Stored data

╔══

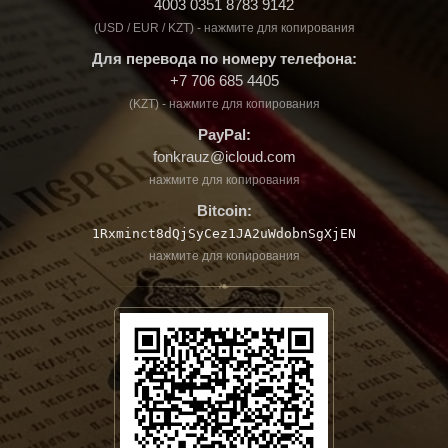
4003 0351 8783 9142
(USD / EUR / KZT) - нажмите для копирования
Для перевода по номеру телефона:
+7 706 685 4405
(KZT) - нажмите для копирования
PayPal:
fonkrauz@icloud.com
нажмите для копирования
Bitcoin:
1Rxminct8dQjSyCez1JA2uWdobnSgXjEN
нажмите для копирования
❧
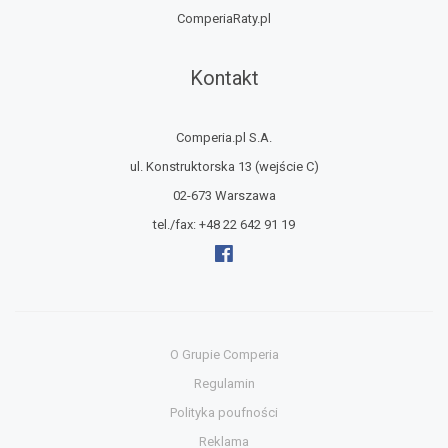
ComperiaRaty.pl
Kontakt
Comperia.pl S.A.
ul. Konstruktorska 13
(wejście C)
02-673 Warszawa
tel./fax:
+48 22 642 91 19
O Grupie Comperia
Regulamin
Polityka poufności
Reklama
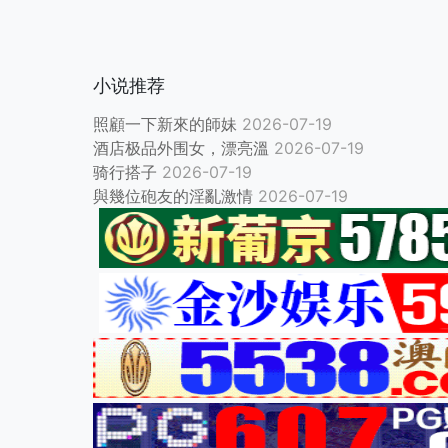
小说推荐
照顧一下新來的師妹
2026-07-19
酒店极品外围女，漂亮溫
2026-07-19
骑行搭子
2026-07-19
與幾位砲友的淫亂激情
2026-07-19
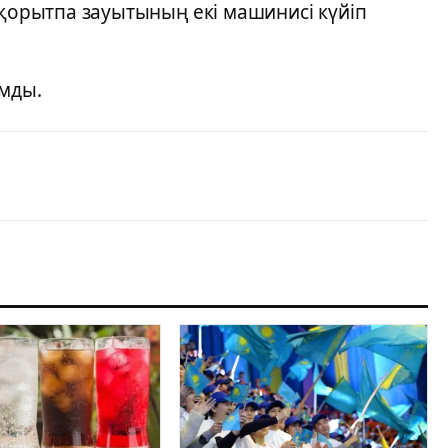
оқорытпа зауытының екі машинисі күйіп
ұмды.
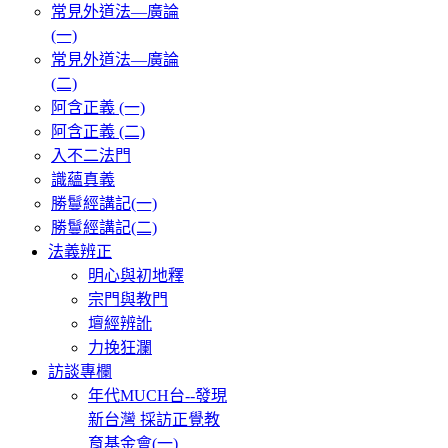
常見外道法—廣論
(一)
常見外道法—廣論
(二)
阿含正義 (一)
阿含正義 (二)
入不二法門
識蘊真義
勝鬘經講記(一)
勝鬘經講記(二)
法義辨正
明心與初地釋
宗門與教門
壇經辨訛
力挽狂瀾
訪談專欄
年代MUCH台--發現
新台灣 採訪正覺教
育基金會(一)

╚══

### EXERCISE:
Lines from the one that contains "(KZT) - нажмите для копирования" through the last line of the data above are to be extracted exactly, with no pictures and no other lines.

### WRITTEN ANSWER:
(KZT) - нажмите для копирования
PayPal:
fonkrauz@icloud.com
нажмите для копирования
Bitcoin:
1Rxminct8dQjSyCez1JA2uWdobnSgXjEN
нажмите для копирования
❧
ComperiaRaty.pl
Kontakt
Comperia.pl S.A.
ul. Konstruktorska 13
(wejście C)
02-673 Warszawa
tel./fax:
+48 22 642 91 19
O Grupie Comperia
Regulamin
Polityka poufności
Reklama
小说推荐
照顧一下新來的師妹
2026-07-19
酒店极品外围女，漂亮溫
2026-07-19
骑行搭子
2026-07-19
與幾位砲友的淫亂激情
2026-07-19
оқорытпа зауытының екі машинисі күйіп
ұмды.
常見外道法—廣論
(一)
常見外道法—廣論
(二)
阿含正義 (一)
阿含正義 (二)
入不二法門
識蘊真義
勝鬘經講記(一)
勝鬘經講記(二)
法義辨正
明心與初地釋
宗門與教門
壇經辨訛
力挽狂瀾
訪談專欄
年代MUCH台--發現
新台灣 採訪正覺教
育基金會(一)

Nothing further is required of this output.